This study investigates the impact of various
factors on the lifespan and diagnostic time of HIV/AIDS patients using advanced
statistical techniques. The Power Chris-Jerry (PCJ) distribution is applied to
model CD4 counts of patients, and the goodness-of-fit test confirms a strong
fit with a p-value of 0.6196. The PCJ distribution is found to be the best fit
based on information criteria (AIC and BIC) with the smallest negative
log-likelihood, AIC, and BIC values. The study uses datasets from St. Luke
hospital Uyo, Nigeria, containing HIV/AIDS diagnosis date, age, CD4 count,
gender, and opportunistic infection dates. Multiple linear regression is
employed to analyze the relationship between these variables and HIV/AIDS
diagnostic time. The results indicate that age, CD4 count, and opportunistic
infection significantly impact the diagnostic time, while gender shows a
nonsignificant relationship. The F-test confirms the model's overall
significance, indicating the factors are good predictors of HIV/AIDS diagnostic
time. The R-squared value of approximately 72% suggests that administering
antiretroviral therapy (ART) can improve diagnostic time by suppressing the
virus and protecting the immune system. Cox proportional hazard modeling is
used to examine the effects of predictor variables on patient survival time.
Age and CD4 count are not significant factors in the hazard of HIV/AIDS
diagnostic time, while opportunistic infection is a significant predictor with
a decreasing effect on the hazard rate.
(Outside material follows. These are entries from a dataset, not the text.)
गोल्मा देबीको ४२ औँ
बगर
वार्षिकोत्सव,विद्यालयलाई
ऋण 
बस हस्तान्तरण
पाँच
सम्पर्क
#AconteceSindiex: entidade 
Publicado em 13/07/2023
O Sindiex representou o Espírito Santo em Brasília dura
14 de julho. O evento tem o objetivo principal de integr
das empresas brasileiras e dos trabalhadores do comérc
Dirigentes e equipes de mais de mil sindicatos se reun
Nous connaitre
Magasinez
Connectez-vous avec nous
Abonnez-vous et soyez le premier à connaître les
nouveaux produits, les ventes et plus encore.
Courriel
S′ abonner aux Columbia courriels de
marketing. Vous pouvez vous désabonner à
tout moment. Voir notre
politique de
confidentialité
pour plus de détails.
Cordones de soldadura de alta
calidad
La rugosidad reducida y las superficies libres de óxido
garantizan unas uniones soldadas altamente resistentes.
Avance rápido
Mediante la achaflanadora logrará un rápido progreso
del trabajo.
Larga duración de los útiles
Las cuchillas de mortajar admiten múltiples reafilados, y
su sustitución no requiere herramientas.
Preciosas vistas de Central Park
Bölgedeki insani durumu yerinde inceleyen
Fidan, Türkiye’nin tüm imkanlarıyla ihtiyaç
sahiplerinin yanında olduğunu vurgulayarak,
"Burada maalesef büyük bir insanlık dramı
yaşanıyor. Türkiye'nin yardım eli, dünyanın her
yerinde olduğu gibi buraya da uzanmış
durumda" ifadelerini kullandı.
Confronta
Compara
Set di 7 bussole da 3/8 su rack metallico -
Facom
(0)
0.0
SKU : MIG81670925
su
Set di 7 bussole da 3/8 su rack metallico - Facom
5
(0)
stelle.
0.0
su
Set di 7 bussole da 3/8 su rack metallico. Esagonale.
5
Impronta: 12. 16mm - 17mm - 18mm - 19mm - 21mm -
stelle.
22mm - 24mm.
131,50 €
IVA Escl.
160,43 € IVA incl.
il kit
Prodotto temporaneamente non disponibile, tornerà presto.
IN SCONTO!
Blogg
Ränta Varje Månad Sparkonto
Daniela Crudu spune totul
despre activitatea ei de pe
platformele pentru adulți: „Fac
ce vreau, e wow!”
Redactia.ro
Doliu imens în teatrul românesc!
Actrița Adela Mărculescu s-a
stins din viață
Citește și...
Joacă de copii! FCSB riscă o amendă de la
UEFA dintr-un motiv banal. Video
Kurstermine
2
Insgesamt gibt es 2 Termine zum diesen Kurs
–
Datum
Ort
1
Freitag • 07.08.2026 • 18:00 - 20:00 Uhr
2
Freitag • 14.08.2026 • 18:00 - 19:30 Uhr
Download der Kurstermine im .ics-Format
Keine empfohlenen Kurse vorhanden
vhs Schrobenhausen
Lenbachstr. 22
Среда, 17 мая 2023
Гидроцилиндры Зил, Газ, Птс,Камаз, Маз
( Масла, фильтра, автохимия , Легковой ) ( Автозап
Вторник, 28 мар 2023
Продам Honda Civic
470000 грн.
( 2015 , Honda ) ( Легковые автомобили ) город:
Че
Gender shows a strong but nonsignificant
relationship with decreased risk of death. To address the violation of the
assumption of proportional hazard, the study employs an assumption-free
alternative, Aalen’s model.
In the Aalen model, all predictor variables except age and gender are statistically
significant in relation to HIV/AIDS diagnostic time. The findings provide
valuable insights into the factors influencing diagnostic time and survival of
HIV/AIDS patients, which can inform interventions aimed at reducing
transmission and improving early diagnosis and treatment. The Power Chris-Jerry
distribution proves to be a suitable fit for modeling CD4 counts, while
multiple linear regression and survival analysis techniques provide insights
into the relationships between predictor variables and diagnostic time. These
results contribute to the understanding of HIV/AIDS patient outcomes and can
guide public health interventions to enhance early detection, treatment, and
care.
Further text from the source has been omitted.